Simon Willison’s Weblog

Subscribe
Atom feed for python

1,070 items tagged “python”

The Python programming language.

2018

Intro to Threads and Processes in Python (via) I really like the diagrams in this article which compares the performance of Python threads and processes for different types of task via the excellent concurrent.futures library.

# 19th April 2018, 6:32 pm / multiprocessing, threading, python

How to Use Static Type Checking in Python 3.6 (via) Useful introduction to optional static typing in Python 3.6, including how to use mypy, PyCharm and the Atom mypy plugin.

# 19th April 2018, 6:30 pm / statictyping, python, mypy

The best of Python: a collection of my favorite articles from 2017 and 2018 (so far). Gergely Szerovay has brought together an outstandingly interesting selection of Python articles from the last couple of years of activity of the Python community on Medium. A whole load of gems in here that I hadn’t seen before.

# 19th April 2018, 6:28 pm / python

Creating Simple Interactive Forms Using Python + Markdown Using ScriptedForms + Jupyter (via) ScriptedForms is a fascinating Jupyter hack that lets you construct dynamic documents defined using markdown that provide form fields and evaluate Python code instantly as you interact with them.

# 19th April 2018, 4:05 pm / jupyter, markdown, python

Parsing CSV using ANTLR and Python 3. I’ve been trying to figure out how to use ANTLR grammars from Python—this is the first example I’ve found that really clicked for me.

# 6th April 2018, 2:33 pm / antlr, csv, parsing, python

rubber-docker/linux.c. rubber-docker is a workshop that talks through building a simply Docker clone from scratch in Python. I particularly liked this detail: linux.c is a Python extension written in C that exposes a small collection of Linux syscalls that are needed for the project—clone, mount, pivot_root, setns, umount, umount2 and unshare. Just reading through this module gives a really nice overview of how some of Docker’s underlying magic actually work.

# 2nd April 2018, 6:18 pm / docker, python

import-pypi. A devious Python 3 hack which abuses importlib.machinery to add a hook such that any time you type “import modulename” it checks to see if the module is installed and runs “pip install modulename” first if it isn’t. Intended as a joke, but if you habitually fire up temporary virtual environments for exploratory programming like I do this could actually be a neat little time-saver.

# 29th March 2018, 10:16 pm / virtualenv, pypi, python

How to use HDF5 files in Python (via) HDF5: the missing manual. A detailed explanation of the HDF5 file format and how to work with it using the h5py module. HDF5 allows you to efficiently store multiple datasets (plus metatdata about them) in a single file and then load data from them without pulling the entire file into memory—kind of like SQLite but without the SQL support and more optimized for working with arrays.

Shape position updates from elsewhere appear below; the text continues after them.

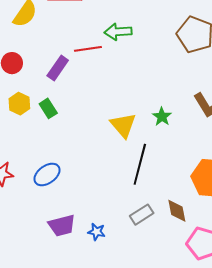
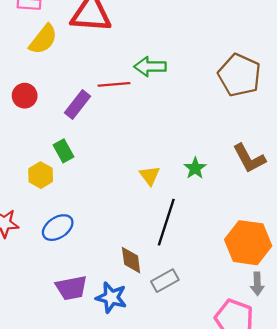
yellow hexagon: (19, 104) -> (41, 175), moved
yellow triangle: (123, 125) -> (150, 176), size x0.7
brown diamond: (177, 211) -> (131, 260), moved
blue star: (97, 232) -> (111, 297), size x1.5

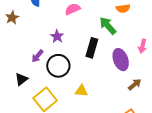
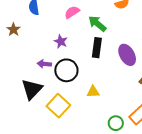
green arrow: (108, 26) -> (97, 24), moved
purple arrow: (37, 56) -> (44, 64), turned 64
black triangle: (21, 79) -> (32, 89), size x1.6

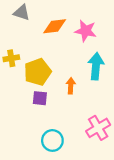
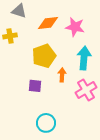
yellow cross: (11, 58) -> (10, 36), moved
yellow pentagon: (38, 72) -> (44, 56), moved
pink cross: (98, 128) -> (86, 90), moved

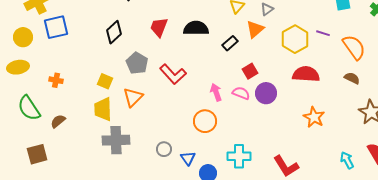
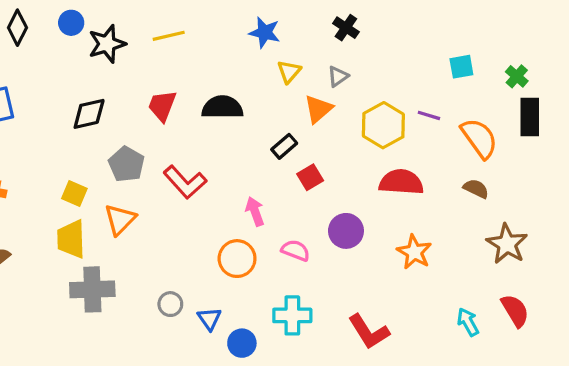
black diamond: (114, 32) -> (89, 114), turned 30
black rectangle: (230, 43) -> (284, 146), moved
pink semicircle: (241, 93) -> (296, 250), moved
purple circle: (266, 93) -> (346, 231), moved

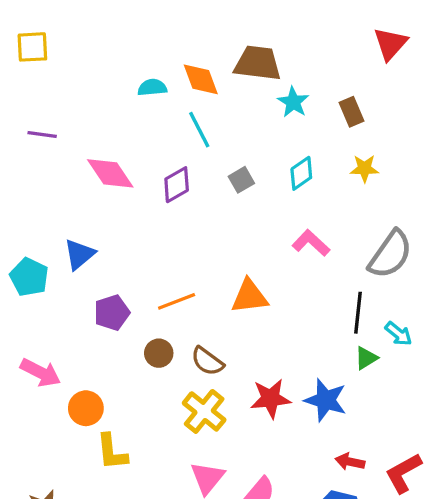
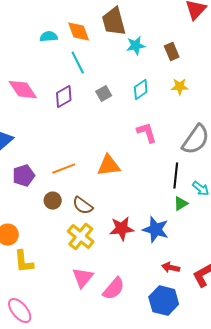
brown trapezoid: (258, 63) -> (114, 22), turned -112
cyan star: (293, 102) -> (136, 46), turned 30
pink L-shape: (311, 243) -> (147, 133), turned 30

# 19th March 2018, 2:55 pm / python

Trio Tutorial. Trio is a really nice async library for Python—a simpler alternative to asyncio, with some very clean API design. Best of all, the tutorial is fantastic—it provides a very clear explanation of async/await without diving into the intricacies of coroutines.

# 17th March 2018, 3:55 pm / async, python

r1chardj0n3s/parse: Parse strings using a specification based on the Python format() syntax. (via) Really neat API design: parse() behaves almost exactly in the opposite way to Python’s built-in format(), so you can use format strings as an alternative to regular expressions for extracting specific data from a string.

# 25th February 2018, 4:58 pm / regular-expressions, python

kennethreitz/requests-html: HTML Parsing for Humans™ (via) Neat and tiny wrapper around requests, lxml and html2text that provides a Kenneth Reitz grade API design for intuitively fetching and scraping web pages. The inclusion of html2text means you can use a CSS selector to select a specific HTML element and then convert that to the equivalent markdown in a one-liner.

# 25th February 2018, 4:49 pm / scraping, html, python, requests

s3monkey: A Python library that allows you to interact with Amazon S3 Buckets as if they are your local filesystem. (via) A particularly devious hack by Kenneth Reitz—provides a context manager within which various Python filesystem APIs such as open() and os.listdir() are monkeypatched to operate against an S3 bucket instead. Kenneth built it to make it easier to work with files from apps running on Heroku. Under the hood it uses pyfakefs, a filesystem mocking library originally released by Google.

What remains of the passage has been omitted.